-- PROBLEM TO WORK ON --
Line filter on the word "marketplace": copy each matching line from the entries.

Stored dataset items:
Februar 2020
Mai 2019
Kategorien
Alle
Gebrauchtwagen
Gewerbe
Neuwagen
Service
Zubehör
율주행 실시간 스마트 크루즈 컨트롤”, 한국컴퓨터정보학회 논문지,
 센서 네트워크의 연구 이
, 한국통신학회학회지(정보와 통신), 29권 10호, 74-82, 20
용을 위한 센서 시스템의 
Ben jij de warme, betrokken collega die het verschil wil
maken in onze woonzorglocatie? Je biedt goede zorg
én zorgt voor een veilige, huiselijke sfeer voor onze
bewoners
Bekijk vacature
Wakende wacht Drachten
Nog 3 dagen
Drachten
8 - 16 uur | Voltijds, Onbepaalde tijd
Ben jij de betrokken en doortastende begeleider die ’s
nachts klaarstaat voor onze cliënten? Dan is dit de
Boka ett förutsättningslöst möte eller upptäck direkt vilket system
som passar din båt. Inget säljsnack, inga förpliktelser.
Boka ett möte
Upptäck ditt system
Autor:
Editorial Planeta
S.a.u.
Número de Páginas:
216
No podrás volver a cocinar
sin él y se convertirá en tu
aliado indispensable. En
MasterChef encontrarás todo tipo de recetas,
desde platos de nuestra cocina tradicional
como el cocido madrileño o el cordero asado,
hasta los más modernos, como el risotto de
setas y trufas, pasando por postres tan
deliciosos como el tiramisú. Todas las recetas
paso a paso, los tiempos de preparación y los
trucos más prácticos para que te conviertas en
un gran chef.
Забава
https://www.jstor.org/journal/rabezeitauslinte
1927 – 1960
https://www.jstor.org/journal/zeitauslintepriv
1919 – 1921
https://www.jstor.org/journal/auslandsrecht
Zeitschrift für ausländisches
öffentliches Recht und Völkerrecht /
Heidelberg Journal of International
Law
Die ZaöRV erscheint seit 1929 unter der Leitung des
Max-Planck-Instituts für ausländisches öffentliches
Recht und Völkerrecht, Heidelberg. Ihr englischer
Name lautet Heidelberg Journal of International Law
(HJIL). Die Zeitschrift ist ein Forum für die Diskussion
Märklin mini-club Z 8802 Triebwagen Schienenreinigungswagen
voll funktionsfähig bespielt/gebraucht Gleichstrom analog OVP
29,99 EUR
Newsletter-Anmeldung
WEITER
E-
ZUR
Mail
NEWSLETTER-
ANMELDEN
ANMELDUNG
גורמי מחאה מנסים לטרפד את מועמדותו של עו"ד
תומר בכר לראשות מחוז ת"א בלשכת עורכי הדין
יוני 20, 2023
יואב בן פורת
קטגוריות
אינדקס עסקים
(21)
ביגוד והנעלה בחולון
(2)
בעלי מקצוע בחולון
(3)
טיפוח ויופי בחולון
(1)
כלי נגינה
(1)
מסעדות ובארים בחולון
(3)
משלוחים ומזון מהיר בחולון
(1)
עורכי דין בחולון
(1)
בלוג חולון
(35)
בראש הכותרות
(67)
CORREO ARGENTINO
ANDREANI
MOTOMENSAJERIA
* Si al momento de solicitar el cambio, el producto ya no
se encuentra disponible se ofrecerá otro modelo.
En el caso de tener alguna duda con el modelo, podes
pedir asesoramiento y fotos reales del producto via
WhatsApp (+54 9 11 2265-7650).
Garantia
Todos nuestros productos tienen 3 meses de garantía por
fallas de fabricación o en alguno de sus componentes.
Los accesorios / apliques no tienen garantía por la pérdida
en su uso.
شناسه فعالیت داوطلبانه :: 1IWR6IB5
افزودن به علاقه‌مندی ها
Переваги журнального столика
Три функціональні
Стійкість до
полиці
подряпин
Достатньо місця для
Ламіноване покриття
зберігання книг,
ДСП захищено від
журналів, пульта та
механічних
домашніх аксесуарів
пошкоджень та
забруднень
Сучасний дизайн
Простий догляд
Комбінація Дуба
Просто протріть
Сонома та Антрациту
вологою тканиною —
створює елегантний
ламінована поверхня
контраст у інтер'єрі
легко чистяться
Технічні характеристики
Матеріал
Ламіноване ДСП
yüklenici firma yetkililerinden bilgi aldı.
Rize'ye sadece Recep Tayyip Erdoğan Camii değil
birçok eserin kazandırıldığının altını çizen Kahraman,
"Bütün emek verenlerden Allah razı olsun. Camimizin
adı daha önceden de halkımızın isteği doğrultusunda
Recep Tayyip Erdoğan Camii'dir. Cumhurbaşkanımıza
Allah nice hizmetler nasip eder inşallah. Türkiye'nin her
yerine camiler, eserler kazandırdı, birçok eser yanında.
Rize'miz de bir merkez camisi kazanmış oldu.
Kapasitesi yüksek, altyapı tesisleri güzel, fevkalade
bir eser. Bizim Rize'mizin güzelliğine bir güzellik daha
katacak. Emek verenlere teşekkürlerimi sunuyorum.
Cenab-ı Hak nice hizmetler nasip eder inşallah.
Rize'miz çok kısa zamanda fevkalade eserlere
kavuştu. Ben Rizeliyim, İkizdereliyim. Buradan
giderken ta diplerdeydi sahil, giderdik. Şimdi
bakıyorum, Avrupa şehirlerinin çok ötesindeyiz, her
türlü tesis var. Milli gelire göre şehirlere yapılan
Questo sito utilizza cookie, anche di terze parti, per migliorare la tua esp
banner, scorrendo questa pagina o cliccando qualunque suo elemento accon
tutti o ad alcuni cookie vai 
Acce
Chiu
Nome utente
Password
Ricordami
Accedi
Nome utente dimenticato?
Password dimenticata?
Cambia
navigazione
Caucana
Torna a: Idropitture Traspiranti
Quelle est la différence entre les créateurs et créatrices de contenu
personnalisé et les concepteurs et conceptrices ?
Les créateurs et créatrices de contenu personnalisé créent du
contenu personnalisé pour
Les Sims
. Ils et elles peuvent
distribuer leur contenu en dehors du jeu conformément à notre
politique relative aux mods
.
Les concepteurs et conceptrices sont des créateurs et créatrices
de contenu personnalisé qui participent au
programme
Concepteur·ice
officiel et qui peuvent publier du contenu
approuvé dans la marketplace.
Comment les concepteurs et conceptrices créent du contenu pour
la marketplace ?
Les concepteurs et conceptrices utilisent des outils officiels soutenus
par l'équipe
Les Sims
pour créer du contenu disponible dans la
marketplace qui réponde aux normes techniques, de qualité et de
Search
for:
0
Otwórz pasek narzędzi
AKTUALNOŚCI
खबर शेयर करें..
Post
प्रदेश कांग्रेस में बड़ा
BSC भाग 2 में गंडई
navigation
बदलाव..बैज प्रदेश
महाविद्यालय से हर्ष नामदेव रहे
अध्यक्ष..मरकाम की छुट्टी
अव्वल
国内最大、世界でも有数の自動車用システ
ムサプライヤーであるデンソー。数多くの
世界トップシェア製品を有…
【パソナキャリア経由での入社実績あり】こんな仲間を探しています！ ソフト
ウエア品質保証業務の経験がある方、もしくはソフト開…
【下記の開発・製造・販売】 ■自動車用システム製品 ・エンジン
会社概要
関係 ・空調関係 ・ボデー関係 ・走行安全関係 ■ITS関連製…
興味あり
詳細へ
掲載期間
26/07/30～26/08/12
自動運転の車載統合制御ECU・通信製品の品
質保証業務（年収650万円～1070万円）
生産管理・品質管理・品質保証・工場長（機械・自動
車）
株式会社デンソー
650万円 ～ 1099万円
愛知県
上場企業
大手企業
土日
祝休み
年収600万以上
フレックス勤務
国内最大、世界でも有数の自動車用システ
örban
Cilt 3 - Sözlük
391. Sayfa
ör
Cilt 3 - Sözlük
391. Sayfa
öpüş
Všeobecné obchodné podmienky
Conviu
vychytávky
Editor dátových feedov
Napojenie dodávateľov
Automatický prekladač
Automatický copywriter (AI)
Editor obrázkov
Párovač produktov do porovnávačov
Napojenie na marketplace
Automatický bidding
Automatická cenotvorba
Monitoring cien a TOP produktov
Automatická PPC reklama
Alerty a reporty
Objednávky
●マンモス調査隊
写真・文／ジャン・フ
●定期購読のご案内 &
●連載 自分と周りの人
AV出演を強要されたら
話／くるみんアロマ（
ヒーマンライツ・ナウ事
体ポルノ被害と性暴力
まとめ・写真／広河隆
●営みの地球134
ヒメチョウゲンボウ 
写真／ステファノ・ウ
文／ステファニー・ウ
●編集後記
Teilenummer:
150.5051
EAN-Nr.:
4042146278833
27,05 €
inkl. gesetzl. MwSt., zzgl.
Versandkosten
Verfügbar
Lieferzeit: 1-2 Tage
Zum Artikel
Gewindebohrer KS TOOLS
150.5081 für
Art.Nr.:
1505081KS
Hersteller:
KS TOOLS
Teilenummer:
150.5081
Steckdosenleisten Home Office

-- ANSWER FOR THIS EXERCISE --
approuvé dans la marketplace.
la marketplace ?
marketplace qui réponde aux normes techniques, de qualité et de
Napojenie na marketplace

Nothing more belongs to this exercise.